Mr. Vajpayee gave a special annual assistance of Rs.1,000 crore which the UPA has now increased to Rs.2,000 crore as special provision under the Backward Region Grant Fund(BRGF) for Bihar and Kalahandi and Bundelkhand regions. The Planning Commission has provided Rs.12,000 crore against our demand for Rs.20,000 crore. There can be a dispute over the amount but the State is getting something special. We are committed to giving special assistance to Bihar.

Who is your main rival — Lalu Prasad or Mr. Kumar?

Our main fight is with the RJD-Congress-NCP alliance generally but for in three or four seats where the contest is with the JD(U)-CPI combine. The JD(U) will be relegated to the third position. The BJP along with its allies will emerge as the largest group and Bihar’s contribution will be one of the largest to the NDA’s number. I’ll not predict any number but we are moving in the positive direction.

On what basis have you been making allegations that Mr. Kumar had joined hands with the RJD and Congress?

The target of both the RJD-Congress alliance and JD(U) is the same — Narendra Modi. For Mr. Kumar, the Congress is not untouchable. He had tried to forge an alliance with the Congress. He talks about third and fourth fronts which history tells us usually joined hands with the Congress in forming governments at the Centre. The withdrawal of JD(U) candidate Akhtarul Iman from the fray in Kishanganj was not accidental but part of a design. Mr. Iman is campaigning for the JD(U) candidate in the by-election from Kochadaman Assembly constituency.

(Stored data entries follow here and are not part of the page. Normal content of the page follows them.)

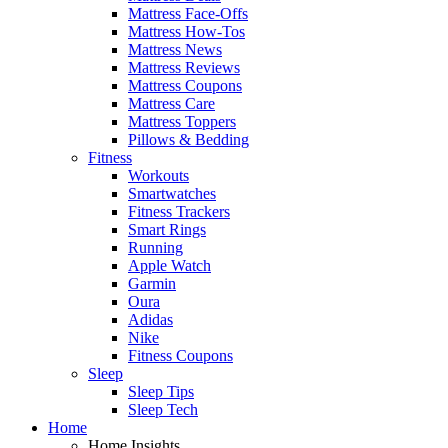
Mattress Face-Offs
Mattress How-Tos
Mattress News
Mattress Reviews
Mattress Coupons
Mattress Care
Mattress Toppers
Pillows & Bedding
Fitness
Workouts
Smartwatches
Fitness Trackers
Smart Rings
Running
Apple Watch
Garmin
Oura
Adidas
Nike
Fitness Coupons
Sleep
Sleep Tips
Sleep Tech
Home
Home Insights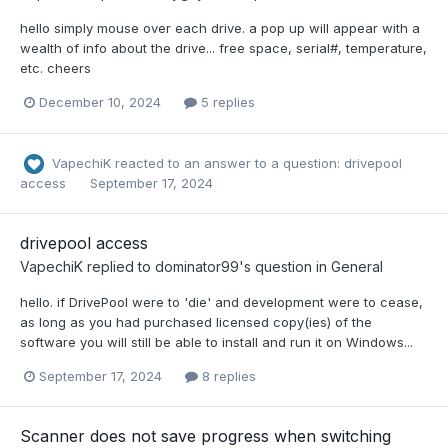
hello simply mouse over each drive. a pop up will appear with a
wealth of info about the drive... free space, serial#, temperature,
etc. cheers
December 10, 2024
5 replies
VapechiK
reacted to an answer to a question:
drivepool
access
September 17, 2024
drivepool access
VapechiK
replied to
dominator99
's question in
General
hello. if DrivePool were to 'die' and development were to cease,
as long as you had purchased licensed copy(ies) of the
software you will still be able to install and run it on Windows...
September 17, 2024
8 replies
Scanner does not save progress when switching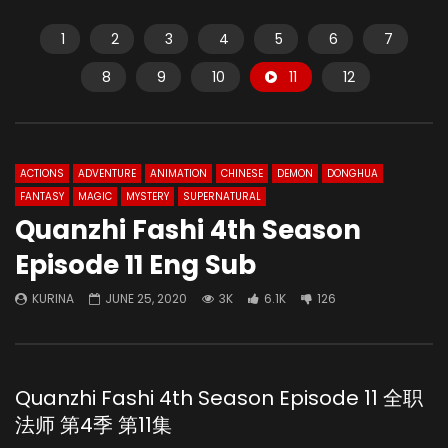
1
2
3
4
5
6
7
8
9
10
11
12
ACTIONS
ADVENTURE
ANIMATION
CHINESE
DEMON
DONGHUA
FANTASY
MAGIC
MYSTERY
SUPERNATURAL
Quanzhi Fashi 4th Season
Episode 11 Eng Sub
KURINA
JUNE 25, 2020
3K
6.1K
126
Quanzhi Fashi 4th Season Episode 11 全职
法师 第4季 第11集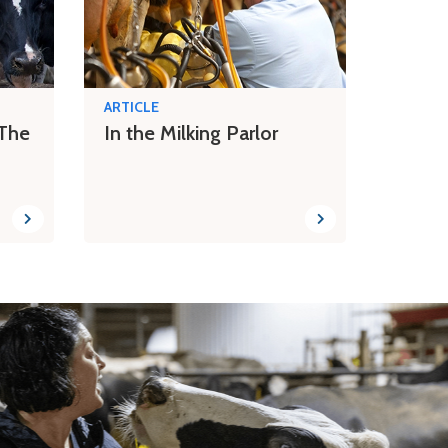
ARTICLE
 The
In the Milking Parlor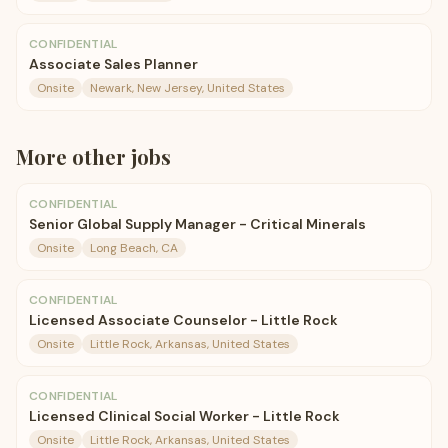
CONFIDENTIAL
Associate Sales Planner
Onsite
Newark, New Jersey, United States
More
other
jobs
CONFIDENTIAL
Senior Global Supply Manager - Critical Minerals
Onsite
Long Beach, CA
CONFIDENTIAL
Licensed Associate Counselor - Little Rock
Onsite
Little Rock, Arkansas, United States
CONFIDENTIAL
Licensed Clinical Social Worker - Little Rock
Onsite
Little Rock, Arkansas, United States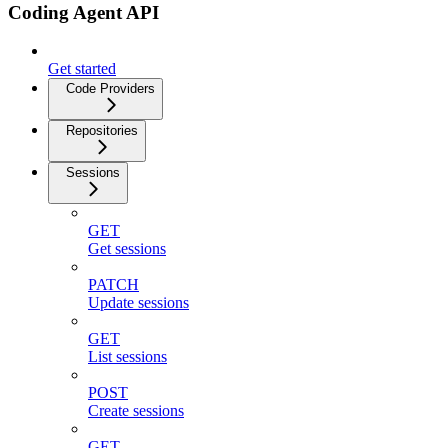
Coding Agent API
Get started
Code Providers
Repositories
Sessions
GET
Get sessions
PATCH
Update sessions
GET
List sessions
POST
Create sessions
GET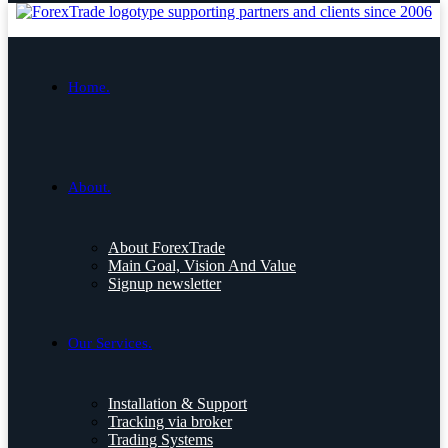
Home.
About.
About ForexTrade
Main Goal, Vision And Value
Signup newsletter
Our Services.
Installation & Support
Tracking via broker
Trading Systems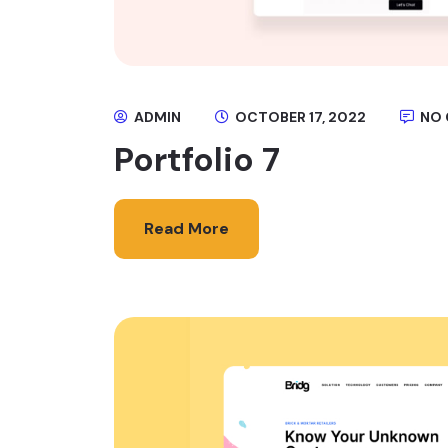
ADMIN
OCTOBER 17, 2022
NO
Portfolio 7
Read More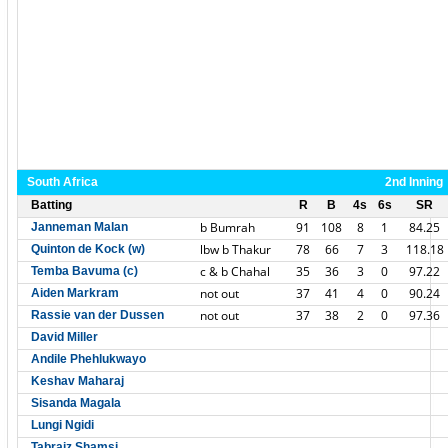
South Africa
2nd Inning
Batting
R
B
4s
6s
SR
b Bumrah
91
108
8
1
84.25
Janneman Malan
lbw b Thakur
78
66
7
3
118.18
Quinton de Kock (w)
c & b Chahal
35
36
3
0
97.22
Temba Bavuma (c)
not out
37
41
4
0
90.24
Aiden Markram
not out
37
38
2
0
97.36
Rassie van der Dussen
David Miller
Andile Phehlukwayo
Keshav Maharaj
Sisanda Magala
Lungi Ngidi
Tabraiz Shamsi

The JD(U) withdrew its weak candidate with the objective of preventing the BJP from winning from Kishanganj. Mr. Kumar sees the BJP as the biggest threat. There are other instances like in Bhagalpur and Madhubani, where his candidates are not evening campaigning. It will benefit the RJD. Most of his workers are shifting towards the RJD. On the other hand, in Araria and Katihar he has fielded candidates to cut into our votes. Such tactics will gain in dimension in the coming phases of election.